Pictures aside, restate the records below exactly as written.

DATA UNDER STUDY: Begin

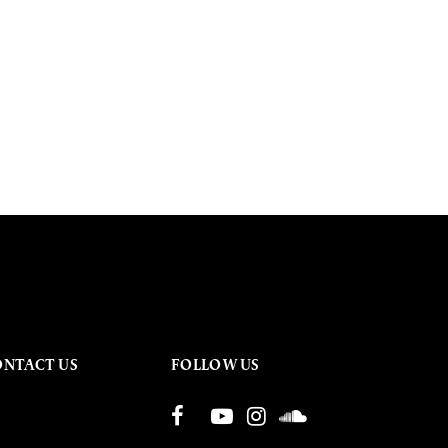
ONTACT US
FOLLOW US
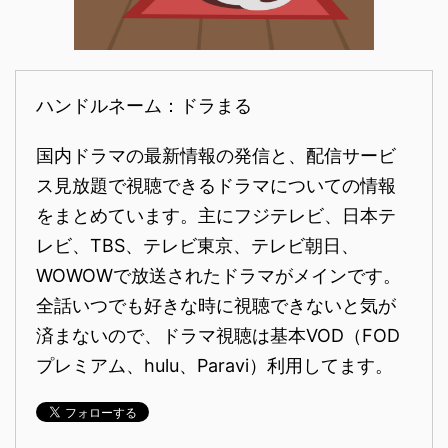
ハンドルネーム：ドラまる
国内ドラマの最新情報の発信と、配信サービ
ス見放題で視聴できるドラマについての情報
をまとめています。主にフジテレビ、日本テ
レビ、TBS、テレビ東京、テレビ朝日、
WOWOWで放送されたドラマがメインです。
全話いつでも好きな時に視聴できないと気が
済まないので、ドラマ視聴は基本VOD（FOD
プレミアム、hulu、Paravi）利用してます。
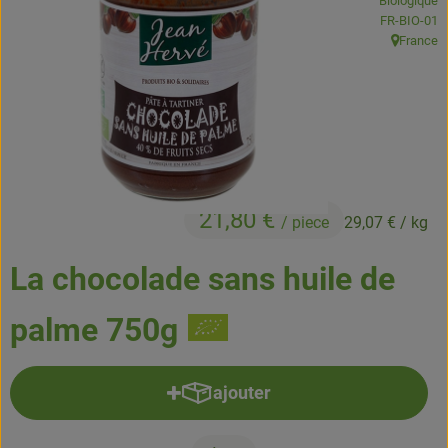
Biologique
Boissons
, Autorité de
FR-BIO-01
France
, Origine:
Accessoires et divers
Cosmétique et hygiène
C'est nous
Pour vous
21,80 €
/ piece
29,07 €
/ kg
Infos pratiques
La chocolade sans huile de
palme 750g
ajouter
Ajouter le produit au panier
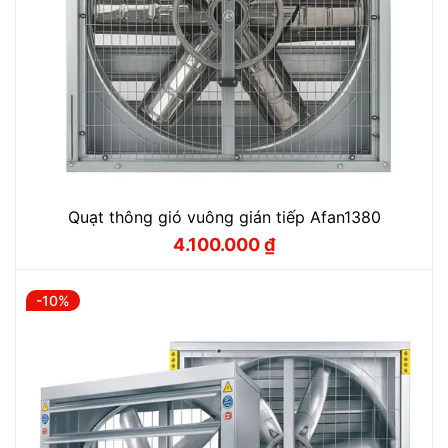
Quạt thông gió vuông gián tiếp Afan1380
4.100.000
₫
Giá
Giá
gốc
hiện
là:
tại
4.550.000 ₫.
là:
-10%
4.100.000 ₫.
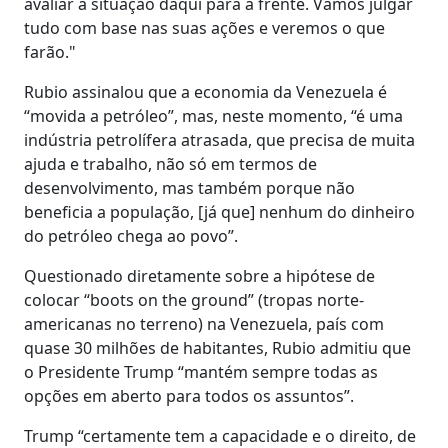
avaliar a situação daqui para a frente. Vamos julgar
tudo com base nas suas ações e veremos o que
farão."
Rubio assinalou que a economia da Venezuela é
“movida a petróleo”, mas, neste momento, “é uma
indústria petrolífera atrasada, que precisa de muita
ajuda e trabalho, não só em termos de
desenvolvimento, mas também porque não
beneficia a população, [já que] nenhum do dinheiro
do petróleo chega ao povo”.
Questionado diretamente sobre a hipótese de
colocar “boots on the ground” (tropas norte-
americanas no terreno) na Venezuela, país com
quase 30 milhões de habitantes, Rubio admitiu que
o Presidente Trump “mantém sempre todas as
opções em aberto para todos os assuntos”.
Trump “certamente tem a capacidade e o direito, de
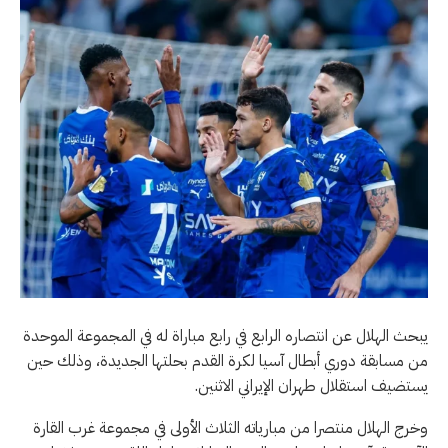
يبحث الهلال عن انتصاره الرابع في رابع مباراة له في المجموعة الموحدة
من مسابقة دوري أبطال آسيا لكرة القدم بحلتها الجديدة، وذلك حين
يستضيف استقلال طهران الإيراني الاثنين.
وخرج الهلال منتصرا من مبارياته الثلاث الأولى في مجموعة غرب القارة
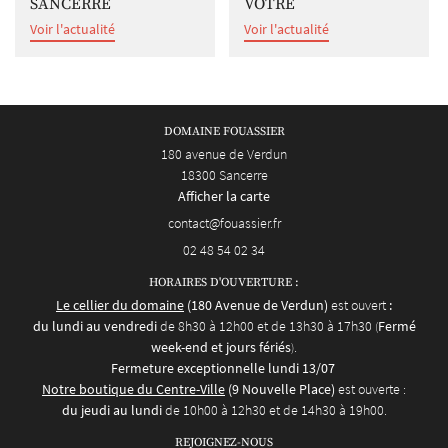
SANCERRE
VÔTRE
Voir l'actualité
Voir l'actualité
DOMAINE FOUASSIER
180 avenue de Verdun
18300 Sancerre
Afficher la carte
02 48 54 02 34
HORAIRES D'OUVERTURE :
Le cellier du domaine
(180 Avenue de Verdun)
est ouvert
:
du lundi au vendredi
de 8h30 à 12h00 et de 13h30 à 17h30
Fermé
(
week-end et jours fériés
.
)
Fermeture exceptionnelle lundi 13/07
Notre boutique du Centre-Ville
(9 Nouvelle Place)
est ouverte :
du jeudi au lundi
de 10h00 à 12h30 et de 14h30 à 19h00.
REJOIGNEZ-NOUS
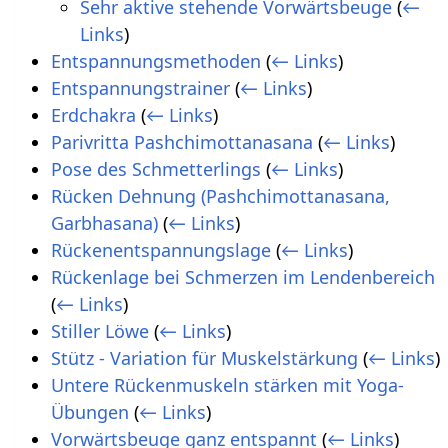
Sehr aktive stehende Vorwärtsbeuge
(
←
Links
)
Entspannungsmethoden
(
← Links
)
Entspannungstrainer
(
← Links
)
Erdchakra
(
← Links
)
Parivritta Pashchimottanasana
(
← Links
)
Pose des Schmetterlings
(
← Links
)
Rücken Dehnung (Pashchimottanasana,
Garbhasana)
(
← Links
)
Rückenentspannungslage
(
← Links
)
Rückenlage bei Schmerzen im Lendenbereich
(
← Links
)
Stiller Löwe
(
← Links
)
Stütz - Variation für Muskelstärkung
(
← Links
)
Untere Rückenmuskeln stärken mit Yoga-
Übungen
(
← Links
)
Vorwärtsbeuge ganz entspannt
(
← Links
)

DATA UNDER STUDY: End

RESULT OF THIS TASK:
ONTACT US
FOLLOW US
ハンドルネーム：ドラまる
国内ドラマの最新情報の発信と、配信サービ
ス見放題で視聴できるドラマについての情報
をまとめています。主にフジテレビ、日本テ
レビ、TBS、テレビ東京、テレビ朝日、
WOWOWで放送されたドラマがメインです。
全話いつでも好きな時に視聴できないと気が
済まないので、ドラマ視聴は基本VOD（FOD
プレミアム、hulu、Paravi）利用してます。
Biologique
Boissons
, Autorité de
FR-BIO-01
France
, Origine:
Accessoires et divers
Cosmétique et hygiène
C'est nous
Pour vous
21,80 €
/ piece
29,07 €
/ kg
Infos pratiques
La chocolade sans huile de
palme 750g
ajouter
Ajouter le produit au panier
Quạt thông gió vuông gián tiếp Afan1380
4.100.000
₫
Giá
Giá
gốc
hiện
là:
tại
4.550.000 ₫.
là:
-10%
4.100.000 ₫.
avaliar a situação daqui para a frente. Vamos julgar
tudo com base nas suas ações e veremos o que
farão."
Rubio assinalou que a economia da Venezuela é
“movida a petróleo”, mas, neste momento, “é uma
indústria petrolífera atrasada, que precisa de muita
ajuda e trabalho, não só em termos de
desenvolvimento, mas também porque não
beneficia a população, [já que] nenhum do dinheiro
do petróleo chega ao povo”.
Questionado diretamente sobre a hipótese de
colocar “boots on the ground” (tropas norte-
americanas no terreno) na Venezuela, país com
quase 30 milhões de habitantes, Rubio admitiu que
o Presidente Trump “mantém sempre todas as
opções em aberto para todos os assuntos”.
Trump “certamente tem a capacidade e o direito, de
يبحث الهلال عن انتصاره الرابع في رابع مباراة له في المجموعة الموحدة
من مسابقة دوري أبطال آسيا لكرة القدم بحلتها الجديدة، وذلك حين
يستضيف استقلال طهران الإيراني الاثنين.
وخرج الهلال منتصرا من مبارياته الثلاث الأولى في مجموعة غرب القارة
SANCERRE
VÔTRE
Voir l'actualité
Voir l'actualité
DOMAINE FOUASSIER
180 avenue de Verdun
18300 Sancerre
Afficher la carte
02 48 54 02 34
HORAIRES D'OUVERTURE :
Le cellier du domaine
(180 Avenue de Verdun)
est ouvert
:
du lundi au vendredi
de 8h30 à 12h00 et de 13h30 à 17h30
Fermé
(
week-end et jours fériés
.
)
Fermeture exceptionnelle lundi 13/07
Notre boutique du Centre-Ville
(9 Nouvelle Place)
est ouverte :
du jeudi au lundi
de 10h00 à 12h30 et de 14h30 à 19h00.
REJOIGNEZ-NOUS
Sehr aktive stehende Vorwärtsbeuge
(
←
Links
)
Entspannungsmethoden
(
← Links
)
Entspannungstrainer
(
← Links
)
Erdchakra
(
← Links
)
Parivritta Pashchimottanasana
(
← Links
)
Pose des Schmetterlings
(
← Links
)
Rücken Dehnung (Pashchimottanasana,
Garbhasana)
(
← Links
)
Rückenentspannungslage
(
← Links
)
Rückenlage bei Schmerzen im Lendenbereich
(
← Links
)
Stiller Löwe
(
← Links
)
Stütz - Variation für Muskelstärkung
(
← Links
)
Untere Rückenmuskeln stärken mit Yoga-
Übungen
(
← Links
)
Vorwärtsbeuge ganz entspannt
(
← Links
)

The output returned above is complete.